Our Local Cycling and Walking Infrastructure Plan, and our new Draft Local Transport Plan, are clear statements of intent, but without serious levels of funding – either specific active travel funding (above what has recently been re-announced by the government) or the return of some form of the Local Government Grant, then we’re very limited in what we can do.

I talk about Waltham Forest a lot but they were given £27m to fund their changes. For perspective, that is over a hundred times more than RBC’s allocation of the government’s emergency active travel funding.

RCC: How do you think Reading Borough Council should harness the street knowledge the town cyclists have in plans to reallocate road space for walking and cycling?

Adele: I think the Cycle Forum session we had on the LCWIP was useful and I would like to see more of that sort of engagement. Something that I have been trying to achieve with the Cleaner Air and Safer Transport (CAST) forum is to break down the ‘Them & Us’ dynamic and work more openly and collaboratively.

I have been to quite a few active travel events with Brian Deegan and I like his methods for grassroots engagement. Recently someone sent me the details of an online tool for crowdsourcing ideas and that looks interesting, too.

There is some understandable wariness about raising people’s expectations by holding too many of these exercises in advance of having funding, though.
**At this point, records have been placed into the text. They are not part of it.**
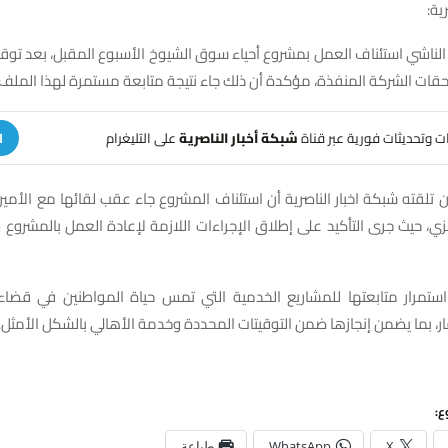
ية:
ا الناشي استئناف العمل بمشروع أحياء سوق الشيوخ الأسبوع المقبل، بعد توق
ت الشركة المنفذة، مؤكدة أن ذلك جاء نتيجة متابعة مستمرة لهذا الملف
هات وتحديثات فورية عبر قناة
شبكة أخبار الناصرية
على التليغرام
ا
تلقته شبكة اخبار الناصرية أن استئناف المشروع جاء عقب لقائها مع الأم
غزي، حيث جرى التأكيد على إطلاق الإجراءات اللازمة لإعادة العمل بالمشروع
ستمرار متابعتها للمشاريع الخدمية التي تمس حياة المواطنين في قض
 بما يضمن إنجازها ضمن التوقيتات المحددة وخدمة الأهالي بالشكل الأمثل.
ع:
X
WhatsApp
طباعة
The ongoing issue of the schemes on the RCC ‘town centre list’ shows how if you collect up lots of great ideas and can’t quickly fund them people can become frustrated.
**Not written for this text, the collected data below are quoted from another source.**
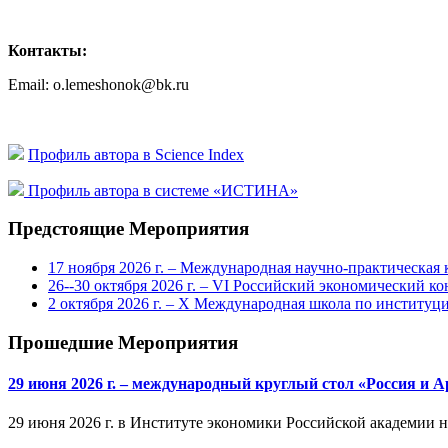
Контакты:
Email: o.lemeshonok@bk.ru
Профиль автора в Science Index
Профиль автора в системе «ИСТИНА»
Предстоящие Мероприятия
17 ноября 2026 г. – Международная научно-практическа
26--30 октября 2026 г. – VI Российский экономический ко
2 октября 2026 г. – X Международная школа по институ
Прошедшие Мероприятия
29 июня 2026 г. – международный круглый стол «Россия и 
29 июня 2026 г. в Институте экономики Российской академии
RCC: what are your views on transport change due to the Covid-19 crisis?

Adele: This has been such a bleak time. My workload has been higher because of the pandemic, so I have not been one of those people who has found them- selves with extra free time, but I do see other people out walking and cycling more and that is heartening.
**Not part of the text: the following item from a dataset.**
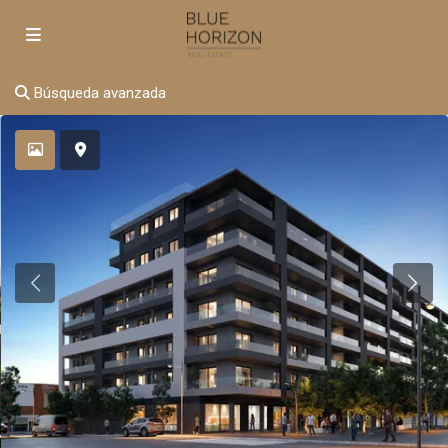
Búsqueda avanzada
People who had told me they would never feel safe cycling in their town or city are getting on their bikes. It is vital that we build back better from this, and keeping people walking and cycling is key.

I know that there’s some concern about some of Reading’s proposed temporary active travel measures – I do find it ironic that I have spent two years being told RBC move too slowly on schemes and I am now seeing criticism resulting from us moving fast and announcing our intentions before we have the plans drawn up – but they are indicative of a new approach: we’re going to live-test these schemes, and alter (or even remove) them if they don’t work.

There’s also a mix of long-term plans being accelerated – such as the cycle lanes on Reading Bridge, and reallocating the left hand lane of London Road – and temporary schemes that react to the need for social distancing and that we do not expect to retain post-Covid (like Gosbrook and Westfield Roads).

RCC: What do you hope to achieve in the Cleaner Air and Safer Transport Forum in relation to the Cycling Strategy?

Adele: The CAST forum is about building consensus across different stakeholder groups and different methods for reducing air pollution and having a town that is designed around people, not cars. I see cycling as part of that bigger picture, not an end in itself.

I started cycling (after a break of over two decades) because it was a cheap, non-polluting, convenient way to get around town, and if we’re going to achieve the modal transport shift we need then we need more people like me getting on bikes: not sporty or intrepid (I describe myself as a ‘sedate and risk-averse’ cyclist), not cycling as an end in itself, but as the most practical and pleasant way of getting from A to B.

I want to see the RCC and other cycling groups engaging with CAST and being part of that wider discussion, not just in the cyclists-only space of the Cycle Forum.

1 thought on “Interview with Cllr Adele Barnett-Ward

  1. Congratulations, Adele. Keep up these efforts. We want a Reading where the default mode of transport is by foot and cycle. Key issue is to make it more convenient for children to get to school that way. The School Run is a major contributor to congestion and thus pollution etc. It is doing more harm to children’s health sitting in the polluted atmosphere of a car in a traffic jam than any risk of accidents. So reintroduce cycle training and children will be healthier and safer.